GDR-GMA: Machine Unlearning via Direction-Rectified and Magnitude-Adjusted Gradients

Published: 20 Jul 2024, Last Modified: 06 Aug 2024MM2024 PosterEveryoneRevisionsBibTeXCC BY 4.0
Abstract: As concerns over privacy protection grow and relevant laws come into effect, machine unlearning (MU) has emerged as a pivotal research area. Due to the complexity of the forgetting data distribution, the sample-wise MU is still open challenges. Gradient ascent, as the inverse of gradient descent, is naturally applied to machine unlearning, which is also the inverse process of machine learning. However, the straightforward gradient ascent MU method suffers from the trade-off between effectiveness, fidelity, and efficiency. In this work, we analyze the gradient ascent MU process from a multi-task learning (MTL) view. This perspective reveals two problems that cause the trade-off, i.e., the gradient direction problem and the gradient dominant problem. To address these problems, we propose a novel MU method, namely GDR-GMA, consisting of Gradient Direction Rectification (GDR) and Gradient Magnitude Adjustment (GMA).

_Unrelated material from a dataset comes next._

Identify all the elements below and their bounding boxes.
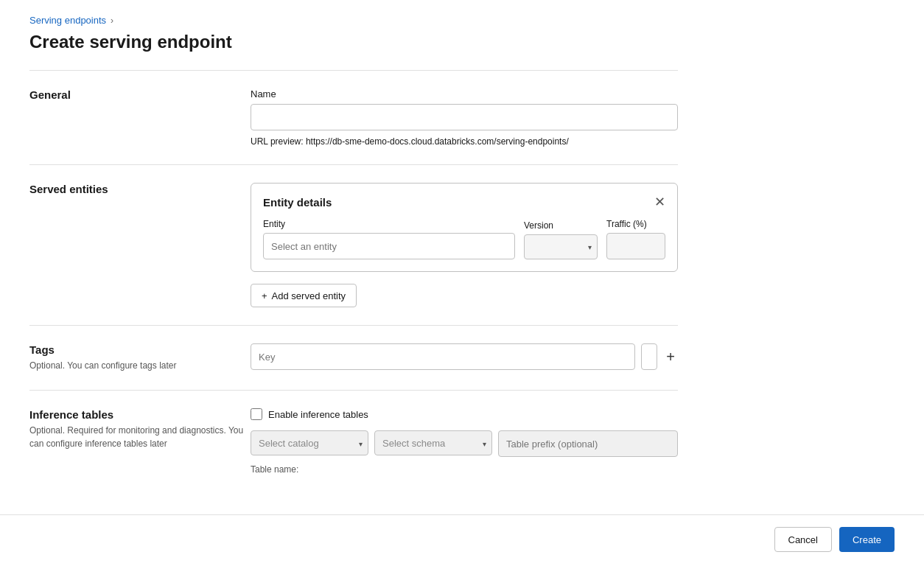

For the gradient direction problem, GDR rectifies the direction between the conflicting gradients by projecting a gradient onto the orthonormal plane of the conflicting gradient. For the gradient dominant problem, GMA dynamically adjusts the magnitude of the update gradients by assigning the dynamic magnitude weight parameter to the update gradients. Furthermore, we evaluate GDR-GMA against several baseline methods in three sample-wise MU scenarios: random data forgetting, sub-class forgetting, and class forgetting. Extensive experimental results demonstrate the superior performance of GDR-GMA in effectiveness, fidelity, and efficiency. Code is available at https://github.com/RUIYUN-ML/GDR-GMA.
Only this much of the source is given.